Give the records once more, exactly as they stand.
___ Data extract ___
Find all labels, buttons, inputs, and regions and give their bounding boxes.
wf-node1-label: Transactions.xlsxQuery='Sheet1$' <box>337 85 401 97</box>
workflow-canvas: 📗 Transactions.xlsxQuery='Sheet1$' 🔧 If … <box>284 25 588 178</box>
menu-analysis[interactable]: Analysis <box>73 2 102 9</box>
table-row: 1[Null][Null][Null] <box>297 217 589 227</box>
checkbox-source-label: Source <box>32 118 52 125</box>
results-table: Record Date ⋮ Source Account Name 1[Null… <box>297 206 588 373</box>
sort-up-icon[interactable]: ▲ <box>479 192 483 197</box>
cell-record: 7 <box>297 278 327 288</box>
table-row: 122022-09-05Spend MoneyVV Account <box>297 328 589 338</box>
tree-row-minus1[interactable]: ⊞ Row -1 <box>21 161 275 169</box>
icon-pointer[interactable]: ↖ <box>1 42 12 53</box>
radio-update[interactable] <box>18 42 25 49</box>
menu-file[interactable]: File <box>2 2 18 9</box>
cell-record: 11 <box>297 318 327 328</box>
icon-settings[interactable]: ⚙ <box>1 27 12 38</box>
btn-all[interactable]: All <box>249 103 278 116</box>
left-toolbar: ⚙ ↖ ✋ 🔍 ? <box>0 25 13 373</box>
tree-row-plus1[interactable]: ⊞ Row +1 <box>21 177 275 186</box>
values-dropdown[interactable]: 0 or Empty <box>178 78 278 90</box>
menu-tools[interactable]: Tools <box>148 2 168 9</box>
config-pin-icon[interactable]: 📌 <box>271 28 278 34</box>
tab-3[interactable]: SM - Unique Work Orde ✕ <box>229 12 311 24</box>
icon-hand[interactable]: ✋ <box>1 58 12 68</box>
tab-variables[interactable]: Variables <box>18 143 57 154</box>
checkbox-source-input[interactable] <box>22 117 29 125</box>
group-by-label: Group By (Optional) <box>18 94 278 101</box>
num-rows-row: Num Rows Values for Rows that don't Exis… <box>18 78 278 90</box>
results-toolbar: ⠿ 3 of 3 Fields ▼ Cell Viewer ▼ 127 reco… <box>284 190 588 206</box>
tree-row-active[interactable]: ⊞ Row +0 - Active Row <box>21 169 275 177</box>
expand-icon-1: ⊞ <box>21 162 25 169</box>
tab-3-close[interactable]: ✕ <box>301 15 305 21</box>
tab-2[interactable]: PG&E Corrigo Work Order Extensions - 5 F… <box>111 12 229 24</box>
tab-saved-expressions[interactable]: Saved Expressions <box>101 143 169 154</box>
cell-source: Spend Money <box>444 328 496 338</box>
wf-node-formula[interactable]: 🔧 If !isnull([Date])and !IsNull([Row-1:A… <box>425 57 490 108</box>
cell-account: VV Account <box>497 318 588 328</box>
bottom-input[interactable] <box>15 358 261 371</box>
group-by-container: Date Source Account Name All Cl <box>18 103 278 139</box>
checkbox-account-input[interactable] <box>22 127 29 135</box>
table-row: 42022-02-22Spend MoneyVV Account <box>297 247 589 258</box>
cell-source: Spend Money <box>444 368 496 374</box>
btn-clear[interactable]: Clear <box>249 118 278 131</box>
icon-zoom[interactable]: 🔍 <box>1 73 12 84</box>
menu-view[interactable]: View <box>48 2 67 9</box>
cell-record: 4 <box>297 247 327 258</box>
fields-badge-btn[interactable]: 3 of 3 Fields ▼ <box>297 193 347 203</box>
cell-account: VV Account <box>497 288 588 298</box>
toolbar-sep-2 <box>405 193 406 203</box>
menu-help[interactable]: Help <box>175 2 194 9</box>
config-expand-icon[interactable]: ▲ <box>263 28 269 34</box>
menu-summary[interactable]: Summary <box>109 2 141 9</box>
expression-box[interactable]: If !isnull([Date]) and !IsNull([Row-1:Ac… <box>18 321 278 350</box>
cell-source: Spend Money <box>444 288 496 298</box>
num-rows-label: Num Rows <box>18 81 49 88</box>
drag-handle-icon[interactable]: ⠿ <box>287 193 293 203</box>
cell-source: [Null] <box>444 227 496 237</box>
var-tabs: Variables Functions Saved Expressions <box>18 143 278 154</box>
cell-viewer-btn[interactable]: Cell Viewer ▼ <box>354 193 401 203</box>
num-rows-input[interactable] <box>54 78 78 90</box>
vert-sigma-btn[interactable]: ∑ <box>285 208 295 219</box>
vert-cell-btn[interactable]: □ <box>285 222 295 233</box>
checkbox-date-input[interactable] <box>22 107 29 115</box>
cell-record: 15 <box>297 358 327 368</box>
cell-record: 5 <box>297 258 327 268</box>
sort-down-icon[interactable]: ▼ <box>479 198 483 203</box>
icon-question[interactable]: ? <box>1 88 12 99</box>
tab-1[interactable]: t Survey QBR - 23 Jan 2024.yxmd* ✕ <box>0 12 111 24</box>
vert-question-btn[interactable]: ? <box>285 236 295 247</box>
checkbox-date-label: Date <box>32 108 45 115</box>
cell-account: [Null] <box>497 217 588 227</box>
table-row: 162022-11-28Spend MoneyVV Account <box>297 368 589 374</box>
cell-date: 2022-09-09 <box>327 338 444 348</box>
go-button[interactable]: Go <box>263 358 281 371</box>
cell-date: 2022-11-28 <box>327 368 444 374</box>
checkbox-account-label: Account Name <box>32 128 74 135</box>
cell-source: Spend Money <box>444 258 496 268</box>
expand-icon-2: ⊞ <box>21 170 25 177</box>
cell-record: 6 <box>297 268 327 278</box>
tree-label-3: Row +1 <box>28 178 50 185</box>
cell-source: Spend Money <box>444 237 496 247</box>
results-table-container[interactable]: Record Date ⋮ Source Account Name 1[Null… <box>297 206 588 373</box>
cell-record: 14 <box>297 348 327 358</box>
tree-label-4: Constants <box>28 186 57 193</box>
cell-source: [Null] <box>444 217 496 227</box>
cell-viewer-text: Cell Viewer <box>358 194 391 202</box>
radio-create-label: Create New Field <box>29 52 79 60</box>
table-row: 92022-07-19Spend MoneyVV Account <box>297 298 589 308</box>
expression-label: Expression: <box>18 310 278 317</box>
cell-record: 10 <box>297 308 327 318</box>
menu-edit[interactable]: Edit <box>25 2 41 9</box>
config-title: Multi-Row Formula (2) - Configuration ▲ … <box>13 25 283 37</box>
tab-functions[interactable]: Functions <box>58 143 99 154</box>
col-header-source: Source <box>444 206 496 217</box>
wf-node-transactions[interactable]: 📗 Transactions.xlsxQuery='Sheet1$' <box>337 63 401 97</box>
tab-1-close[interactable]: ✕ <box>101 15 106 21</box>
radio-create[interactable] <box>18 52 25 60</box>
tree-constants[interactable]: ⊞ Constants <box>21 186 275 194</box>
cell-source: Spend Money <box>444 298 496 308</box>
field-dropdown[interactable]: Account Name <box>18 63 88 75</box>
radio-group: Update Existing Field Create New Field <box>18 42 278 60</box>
___
Reply:
Find all labels, buttons, inputs, and regions and give their bounding boxes.
wf-node1-label: Transactions.xlsxQuery='Sheet1$' <box>337 85 401 97</box>
workflow-canvas: 📗 Transactions.xlsxQuery='Sheet1$' 🔧 If … <box>284 25 588 178</box>
menu-analysis[interactable]: Analysis <box>73 2 102 9</box>
table-row: 1[Null][Null][Null] <box>297 217 589 227</box>
checkbox-source-label: Source <box>32 118 52 125</box>
results-table: Record Date ⋮ Source Account Name 1[Null… <box>297 206 588 373</box>
sort-up-icon[interactable]: ▲ <box>479 192 483 197</box>
cell-record: 7 <box>297 278 327 288</box>
table-row: 122022-09-05Spend MoneyVV Account <box>297 328 589 338</box>
tree-row-minus1[interactable]: ⊞ Row -1 <box>21 161 275 169</box>
icon-pointer[interactable]: ↖ <box>1 42 12 53</box>
radio-update[interactable] <box>18 42 25 49</box>
menu-file[interactable]: File <box>2 2 18 9</box>
cell-record: 11 <box>297 318 327 328</box>
icon-settings[interactable]: ⚙ <box>1 27 12 38</box>
btn-all[interactable]: All <box>249 103 278 116</box>
left-toolbar: ⚙ ↖ ✋ 🔍 ? <box>0 25 13 373</box>
tree-row-plus1[interactable]: ⊞ Row +1 <box>21 177 275 186</box>
values-dropdown[interactable]: 0 or Empty <box>178 78 278 90</box>
menu-tools[interactable]: Tools <box>148 2 168 9</box>
config-pin-icon[interactable]: 📌 <box>271 28 278 34</box>
tab-3[interactable]: SM - Unique Work Orde ✕ <box>229 12 311 24</box>
icon-hand[interactable]: ✋ <box>1 58 12 68</box>
tab-variables[interactable]: Variables <box>18 143 57 154</box>
checkbox-source-input[interactable] <box>22 117 29 125</box>
group-by-label: Group By (Optional) <box>18 94 278 101</box>
num-rows-row: Num Rows Values for Rows that don't Exis… <box>18 78 278 90</box>
results-toolbar: ⠿ 3 of 3 Fields ▼ Cell Viewer ▼ 127 reco… <box>284 190 588 206</box>
tree-row-active[interactable]: ⊞ Row +0 - Active Row <box>21 169 275 177</box>
expand-icon-1: ⊞ <box>21 162 25 169</box>
tab-3-close[interactable]: ✕ <box>301 15 305 21</box>
tab-2[interactable]: PG&E Corrigo Work Order Extensions - 5 F… <box>111 12 229 24</box>
tab-saved-expressions[interactable]: Saved Expressions <box>101 143 169 154</box>
cell-source: Spend Money <box>444 328 496 338</box>
wf-node-formula[interactable]: 🔧 If !isnull([Date])and !IsNull([Row-1:A… <box>425 57 490 108</box>
cell-account: VV Account <box>497 318 588 328</box>
bottom-input[interactable] <box>15 358 261 371</box>
group-by-container: Date Source Account Name All Cl <box>18 103 278 139</box>
checkbox-account-input[interactable] <box>22 127 29 135</box>
table-row: 42022-02-22Spend MoneyVV Account <box>297 247 589 258</box>
cell-source: Spend Money <box>444 368 496 374</box>
btn-clear[interactable]: Clear <box>249 118 278 131</box>
icon-zoom[interactable]: 🔍 <box>1 73 12 84</box>
menu-view[interactable]: View <box>48 2 67 9</box>
cell-record: 4 <box>297 247 327 258</box>
fields-badge-btn[interactable]: 3 of 3 Fields ▼ <box>297 193 347 203</box>
cell-account: VV Account <box>497 288 588 298</box>
toolbar-sep-2 <box>405 193 406 203</box>
menu-help[interactable]: Help <box>175 2 194 9</box>
config-expand-icon[interactable]: ▲ <box>263 28 269 34</box>
menu-summary[interactable]: Summary <box>109 2 141 9</box>
expression-box[interactable]: If !isnull([Date]) and !IsNull([Row-1:Ac… <box>18 321 278 350</box>
cell-source: Spend Money <box>444 288 496 298</box>
num-rows-label: Num Rows <box>18 81 49 88</box>
drag-handle-icon[interactable]: ⠿ <box>287 193 293 203</box>
cell-source: [Null] <box>444 227 496 237</box>
var-tabs: Variables Functions Saved Expressions <box>18 143 278 154</box>
cell-viewer-btn[interactable]: Cell Viewer ▼ <box>354 193 401 203</box>
num-rows-input[interactable] <box>54 78 78 90</box>
vert-sigma-btn[interactable]: ∑ <box>285 208 295 219</box>
vert-cell-btn[interactable]: □ <box>285 222 295 233</box>
checkbox-date-input[interactable] <box>22 107 29 115</box>
cell-record: 15 <box>297 358 327 368</box>
cell-record: 5 <box>297 258 327 268</box>
sort-down-icon[interactable]: ▼ <box>479 198 483 203</box>
icon-question[interactable]: ? <box>1 88 12 99</box>
tab-1[interactable]: t Survey QBR - 23 Jan 2024.yxmd* ✕ <box>0 12 111 24</box>
vert-question-btn[interactable]: ? <box>285 236 295 247</box>
checkbox-date-label: Date <box>32 108 45 115</box>
cell-account: [Null] <box>497 217 588 227</box>
table-row: 162022-11-28Spend MoneyVV Account <box>297 368 589 374</box>
cell-date: 2022-09-09 <box>327 338 444 348</box>
go-button[interactable]: Go <box>263 358 281 371</box>
cell-date: 2022-11-28 <box>327 368 444 374</box>
checkbox-account-label: Account Name <box>32 128 74 135</box>
cell-source: Spend Money <box>444 258 496 268</box>
expand-icon-2: ⊞ <box>21 170 25 177</box>
cell-record: 6 <box>297 268 327 278</box>
tree-label-3: Row +1 <box>28 178 50 185</box>
cell-source: Spend Money <box>444 237 496 247</box>
results-table-container[interactable]: Record Date ⋮ Source Account Name 1[Null… <box>297 206 588 373</box>
cell-record: 14 <box>297 348 327 358</box>
tree-label-4: Constants <box>28 186 57 193</box>
cell-source: [Null] <box>444 217 496 227</box>
cell-viewer-text: Cell Viewer <box>358 194 391 202</box>
radio-create-label: Create New Field <box>29 52 79 60</box>
table-row: 92022-07-19Spend MoneyVV Account <box>297 298 589 308</box>
expression-label: Expression: <box>18 310 278 317</box>
cell-record: 10 <box>297 308 327 318</box>
menu-edit[interactable]: Edit <box>25 2 41 9</box>
config-title: Multi-Row Formula (2) - Configuration ▲ … <box>13 25 283 37</box>
tab-functions[interactable]: Functions <box>58 143 99 154</box>
col-header-source: Source <box>444 206 496 217</box>
wf-node-transactions[interactable]: 📗 Transactions.xlsxQuery='Sheet1$' <box>337 63 401 97</box>
tab-1-close[interactable]: ✕ <box>101 15 106 21</box>
radio-create[interactable] <box>18 52 25 60</box>
tree-constants[interactable]: ⊞ Constants <box>21 186 275 194</box>
cell-source: Spend Money <box>444 298 496 308</box>
field-dropdown[interactable]: Account Name <box>18 63 88 75</box>
radio-group: Update Existing Field Create New Field <box>18 42 278 60</box>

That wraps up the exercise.